Comparison table of this and other methods with respect to the performance and correctness measures is seen in Table 4. We have 30 face images which has 15 Down syndrome and 15 healthy. The classification accuracy is carried out 96% and 97,34%, while the sensitivity and specificity of the system is 0,96 and 0,973 with kNN and SVM methods, respectively. PPV and NPV values are 0,961 and 0,974. As can be seen from the results in Table 4, accuracy parameter of the developed method is better than other studies. Furthermore, while NPV and sensitivity parameters of the developed method are close to the LBP method; PPV and specificity parameters were found to be better with respect to our custom face database.

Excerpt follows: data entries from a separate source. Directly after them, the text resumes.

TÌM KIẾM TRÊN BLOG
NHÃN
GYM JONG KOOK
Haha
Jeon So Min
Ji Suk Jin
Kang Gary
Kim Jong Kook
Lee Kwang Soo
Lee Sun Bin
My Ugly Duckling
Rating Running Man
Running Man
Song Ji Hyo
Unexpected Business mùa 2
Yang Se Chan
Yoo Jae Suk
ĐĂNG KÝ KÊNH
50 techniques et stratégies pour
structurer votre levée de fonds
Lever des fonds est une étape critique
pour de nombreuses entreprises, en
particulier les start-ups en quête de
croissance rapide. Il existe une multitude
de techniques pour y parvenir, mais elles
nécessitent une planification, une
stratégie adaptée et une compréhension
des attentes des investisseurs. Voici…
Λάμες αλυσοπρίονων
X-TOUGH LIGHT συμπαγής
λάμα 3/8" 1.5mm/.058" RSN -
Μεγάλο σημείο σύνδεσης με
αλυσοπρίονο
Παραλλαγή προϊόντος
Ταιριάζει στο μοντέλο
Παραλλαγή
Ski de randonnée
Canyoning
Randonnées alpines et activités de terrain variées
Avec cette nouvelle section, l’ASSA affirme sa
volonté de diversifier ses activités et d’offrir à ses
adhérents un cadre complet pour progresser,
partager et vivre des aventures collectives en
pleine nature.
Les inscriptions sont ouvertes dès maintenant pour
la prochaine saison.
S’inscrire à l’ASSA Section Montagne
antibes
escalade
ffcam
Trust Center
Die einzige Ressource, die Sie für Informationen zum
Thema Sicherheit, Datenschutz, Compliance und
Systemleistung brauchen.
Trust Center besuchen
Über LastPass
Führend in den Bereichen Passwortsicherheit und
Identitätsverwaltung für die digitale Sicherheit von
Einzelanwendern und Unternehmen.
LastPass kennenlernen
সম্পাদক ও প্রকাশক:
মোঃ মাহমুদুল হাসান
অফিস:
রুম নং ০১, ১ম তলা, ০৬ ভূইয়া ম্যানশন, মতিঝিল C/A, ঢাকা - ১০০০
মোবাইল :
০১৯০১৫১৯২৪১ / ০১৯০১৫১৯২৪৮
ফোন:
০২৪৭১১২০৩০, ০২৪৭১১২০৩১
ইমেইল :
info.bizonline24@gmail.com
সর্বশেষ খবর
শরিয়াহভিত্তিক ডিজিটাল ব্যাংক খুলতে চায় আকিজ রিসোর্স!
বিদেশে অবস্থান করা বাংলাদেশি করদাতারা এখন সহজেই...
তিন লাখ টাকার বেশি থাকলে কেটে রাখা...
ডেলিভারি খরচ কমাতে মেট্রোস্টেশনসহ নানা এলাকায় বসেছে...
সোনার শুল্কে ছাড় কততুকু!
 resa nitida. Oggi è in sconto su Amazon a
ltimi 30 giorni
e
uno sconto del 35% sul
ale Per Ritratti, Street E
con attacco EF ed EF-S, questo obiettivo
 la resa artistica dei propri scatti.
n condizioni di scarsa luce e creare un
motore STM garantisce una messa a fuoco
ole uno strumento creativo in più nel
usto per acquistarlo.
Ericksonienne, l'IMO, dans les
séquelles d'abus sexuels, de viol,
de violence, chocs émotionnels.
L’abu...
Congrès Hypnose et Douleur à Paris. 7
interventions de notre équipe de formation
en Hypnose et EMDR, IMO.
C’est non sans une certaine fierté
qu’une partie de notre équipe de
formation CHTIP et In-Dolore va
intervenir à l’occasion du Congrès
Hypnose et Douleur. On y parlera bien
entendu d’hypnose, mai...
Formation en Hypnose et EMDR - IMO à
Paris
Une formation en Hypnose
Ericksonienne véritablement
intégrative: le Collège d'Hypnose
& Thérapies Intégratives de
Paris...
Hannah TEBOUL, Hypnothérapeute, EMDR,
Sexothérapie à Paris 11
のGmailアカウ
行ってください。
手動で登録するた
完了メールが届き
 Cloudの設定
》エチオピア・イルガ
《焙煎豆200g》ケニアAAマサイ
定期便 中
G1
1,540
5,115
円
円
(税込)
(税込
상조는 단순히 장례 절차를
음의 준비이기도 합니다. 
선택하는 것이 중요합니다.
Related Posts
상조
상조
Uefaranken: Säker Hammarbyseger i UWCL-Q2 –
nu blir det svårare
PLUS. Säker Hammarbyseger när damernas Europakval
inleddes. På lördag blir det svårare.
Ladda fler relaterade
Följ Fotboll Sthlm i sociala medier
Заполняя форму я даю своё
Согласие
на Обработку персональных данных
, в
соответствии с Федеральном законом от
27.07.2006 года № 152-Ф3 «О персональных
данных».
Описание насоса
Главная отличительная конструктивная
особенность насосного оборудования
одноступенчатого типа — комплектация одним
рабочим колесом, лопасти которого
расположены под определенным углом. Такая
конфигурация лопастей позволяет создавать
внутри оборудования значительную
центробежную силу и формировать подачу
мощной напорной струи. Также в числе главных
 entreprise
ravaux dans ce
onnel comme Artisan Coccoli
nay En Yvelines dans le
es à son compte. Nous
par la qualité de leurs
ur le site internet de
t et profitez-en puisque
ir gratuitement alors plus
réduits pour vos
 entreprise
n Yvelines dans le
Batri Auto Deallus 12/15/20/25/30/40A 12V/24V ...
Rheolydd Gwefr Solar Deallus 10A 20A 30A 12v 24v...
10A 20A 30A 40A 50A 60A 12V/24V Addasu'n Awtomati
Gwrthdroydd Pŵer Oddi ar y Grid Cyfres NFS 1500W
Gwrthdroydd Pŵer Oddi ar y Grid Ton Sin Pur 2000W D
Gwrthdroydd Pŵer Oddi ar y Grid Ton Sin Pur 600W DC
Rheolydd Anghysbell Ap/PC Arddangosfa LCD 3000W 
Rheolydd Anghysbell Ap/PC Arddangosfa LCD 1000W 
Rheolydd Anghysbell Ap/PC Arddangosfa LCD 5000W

Table 4 Comparison table of methods according to the performance and correctness measures

Discussion and conclusion

Down syndrome is one of the dysmorphic disorders which has more signs on the faces. In this study, the feature vectors are obtained by Gabor wavelets. These wavelets can simulate human visual system. They are robust against local distortions caused by variance of expression, illumination and pose. The feature vectors is classified correctly by using kNN and SVM algorithms. Thus the images belonging to patients with Down's syndrome can be separated from the images belonging to healty people.

In this study, selection of the most valuable features is performed for the first time. This process is different from the studies related with the discrimination of Down’s Sydrome and healthy individuals.

Classification of facial dysmorphic disorders will provide preliminary diagnosis for medical doctors who has less experience about dysmorphology. Our studies on classification of dysmorphic syndromes by 2D and 3D face recognition algorithms are ongoing. In future works, we consider to expand the database with different syndrome images. By this way, more accurate classification can be realized. Also it is considered that more successful results will be achieved with the addition of other feature selection and classification methods.